Although no changes are expected until the latter half of 2017 at the earliest, Ms Jack noted that current legislation dating back to 1980 “is not fit for purpose”, with everything from the way law firms manage themselves to how client complaints are handled being affected.

Having lobbied all the major political parties to commit to “doing something about it” ahead of the last Holyrood elections, Ms Jack is now waiting for the Government to start a formal consultation on the matter.

As no firm date has been set for the consultation, which must remain open for three months with a gap of at least two months before any legislation is published, the process is going to take time. Yet time, in the current economic climate, is not something Ms Jack feels the profession has to spare.

“There’s an economic driver for doing this because it’s holding back the profession – this is 20,000 jobs and £1.4 billion of output,” she said.

The failure so far to adopt alternative business structures, something that has been available to firms in England and Wales for the past five years, is one way in which Ms Jack believes the profession has been held back.

Legal-profession speak for firms that have taken external investment and so are not wholly owned by qualified solicitors, so-called ABSs caused controversy when they were first mooted in Scotland because the larger commercial practices wanted the option of being able to use them while smaller high street firms did not.

Despite an agreement being reached in 2010 to allow non-lawyers to take minority stakes in law firms, ABSs still do not exist north of the Border. While Ms Jack noted that the profession has in many respects moved on from the ABS debate, she said the need for all-encompassing legislative change is as pressing as ever.

“There’s more open-mindedness in Scotland now - the kickback is not really there any more,” she said. “I think that people look at the fact that England and Wales have had ABSs for five years and see that the sky hasn’t fallen in.”

However, she noted that instead of firms looking to use different models to take their businesses forward, many have opted for cross-border mergers instead.

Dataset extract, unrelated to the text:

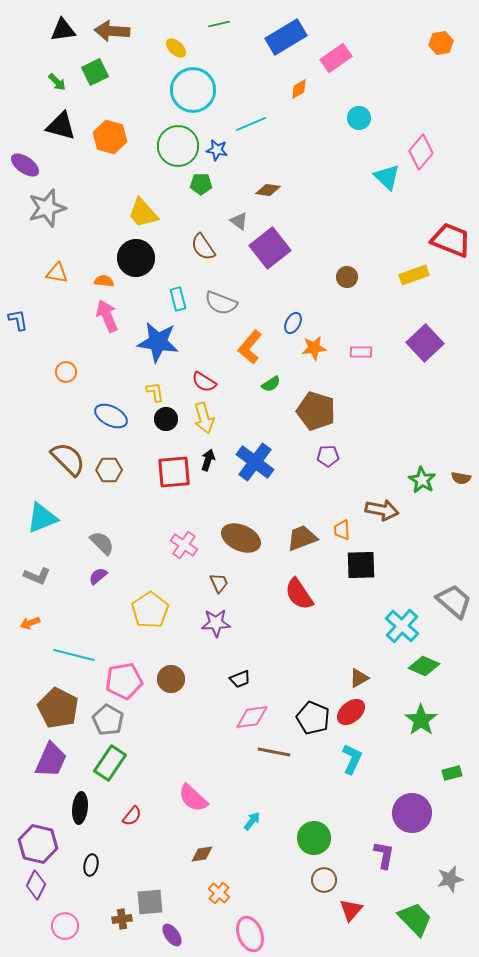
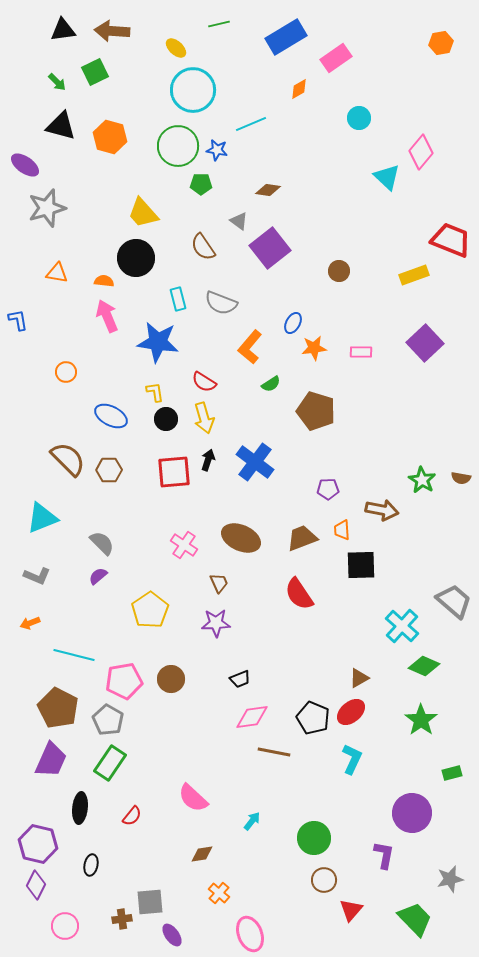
brown circle at (347, 277): moved 8 px left, 6 px up
purple pentagon at (328, 456): moved 33 px down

HBJ Gateley, which has agreed a deal with English firm Addleshaw Goddard, is the latest in a line that has seen Simpson & Marwick become part of Clyde & Co, Biggart Baillie be swallowed up by DWF, and Dundas & Wilson be subsumed into London-headquartered CMS, which itself is on the cusp of merging with fellow City firms Olswang and Nabarro.

While Ms Jack noted that this is a reflection of the fact that “marketplaces don’t wait for people”, she added that such activity has highlighted further “loops of inefficiency” that need to be taken out of the way the profession is regulated.

“Cross-border practice is difficult because firms can’t choose to be regulated by either the Law Society of Scotland or the Solicitors Regulation Authority [in England and Wales] – they have to deal with both,” she said.

“Is there a way to deal with law firms when they expand beyond their own borders? We need to be aware of the way practice is going in the UK and globally.”

Related to this is the rise of roles such as paralegal and legal analyst, which have been professionalised in other countries but not in Scotland because there is no regulatory oversight of them here.

“Do we only want to hold solicitors to account or everyone else [earning fees in a firm] too?,” Ms Jack asked. “Ontario has done that very successfully. They have as many paralegals as solicitors and the paralegals have started to do some court work – that could solve some legal aid issues here.

“Washington State has a group called limited license legal technicians, who are like paralegals. That law society’s regulatory power comes from state courts so they have teeth around that and the technicians can appear in court.”

As regulatory oversight would potentially allow paralegals or legal technicians to provide lower-cost advice than qualified solicitors, the move could make legal services more accessible to a wider cross-section of the public too.